“Stop it,” Steffi said.
Tammy dropped her foot to the floor. She lifted up her right leg, the one that was closer to Steffi, and put her foot in the middle of the screen.
“Stop it,” Steffi said. “Move your foot.”
Tammy walked her foot, heel-toe-heel-toe, wiggling it across the screen until it was even more on Steffi’s side.
“Move your foot,” Steffi said.
“I am moving it.”
“Move it off the TV.”
Tammy was enjoying the fact that there was no one home for Steffi to run complaining to. That’s when Tammy got the idea. Why should she stay here? She should just go to Gretchen’s and be back before her mother and Nick got home. Steffi might tell, but she might not. She might want to save it and use it later to get something out of Tammy that she really wanted. There might be something she wanted Tammy to do and she’d say, do this for me or I’ll tell about Gretchen’s party. If Steffi were smart, that’s what she’d do.
Tammy let her combat boot slide to the floor. It made a squeaking sound along the screen and she thought it might leave a black mark like a bike does when it skids to a stop, but it didn’t. She got out of her chair and clomped to the back door.

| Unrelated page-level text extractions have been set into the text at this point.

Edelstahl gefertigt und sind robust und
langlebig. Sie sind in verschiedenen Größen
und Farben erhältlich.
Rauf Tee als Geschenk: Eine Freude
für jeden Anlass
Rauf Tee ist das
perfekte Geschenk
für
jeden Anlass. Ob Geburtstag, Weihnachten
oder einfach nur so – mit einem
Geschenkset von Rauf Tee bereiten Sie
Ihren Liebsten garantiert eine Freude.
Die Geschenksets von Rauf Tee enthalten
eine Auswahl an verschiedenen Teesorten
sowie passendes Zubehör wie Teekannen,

She didn’t bother getting her coat; she thought, why should she since no one would know, and she walked out.
Steffi opened the back door while Tammy was still on the steps.
“Where are you going?”
“To Gretchen’s.”
“You can’t. You have to stay here.”
“I’ll be back later.”
“Tammy, you can’t go!”
When Tammy made it out of the yard, she turned and walked to the corner of 43rd Street. She looked back and saw Steffi and Hugh standing in the doorway. They looked like black cutout silhouettes, one tall, one short, because the light from the TV room was shining behind them. Steffi yelled out, “You can’t go! You’re not allowed to do this!” but Tammy didn’t care about what she was not allowed to do. She wanted to do something as if she had no sister or brother at all. She crossed 43rd Street and heard Hugh call out, “Tammy, come back!” in his little high-pitched voice. He even gave one last, “Tam-meeeeee!” that sounded as though it could break a wine glass like the singer on the “Is it live, or is it Memorex?” cassette-tape commercial. Tammy didn’t turn around. She was sick of being stuck with them.
Tammy rang Gretchen’s bell and Gretchen’s mom answered the door. She didn’t say anything at first and Tammy wondered if she was mad because Tammy was late.

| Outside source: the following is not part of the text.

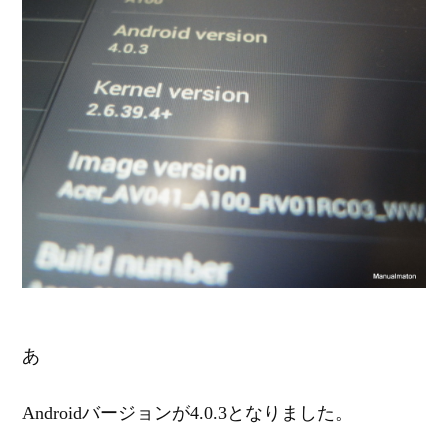
あ
Androidバージョンが4.0.3となりました。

“Hi, Tammy, I didn’t recognize you for a second,” she said as she held the door open. “Come on in.”
Gretchen’s mom walked her through the living room where a couple of other moms were sitting on the couch drinking wine and eating cheese and crackers. Tammy didn’t know mothers were invited too. Gretchen hadn’t mentioned anything about it and there was nothing about it on the invitations Gretchen handed out at school. Maybe only these mothers were invited and Tammy’s mother wasn’t.
“Everyone’s downstairs,” Gretchen’s mom said.
Tammy walked down to the basement rec room. Gretchen was there, along with Heather and Monique, and Kenny, Colin, and Josh from class. Kenny wore a suit jacket with a bowtie and a top hat. Other then that, no one else was wearing a costume.
“What are you supposed to be?” Kenny asked.
“A hobo.”
“You mean a bum?” he said laughing. “You came to the party as a bum? Oh man!”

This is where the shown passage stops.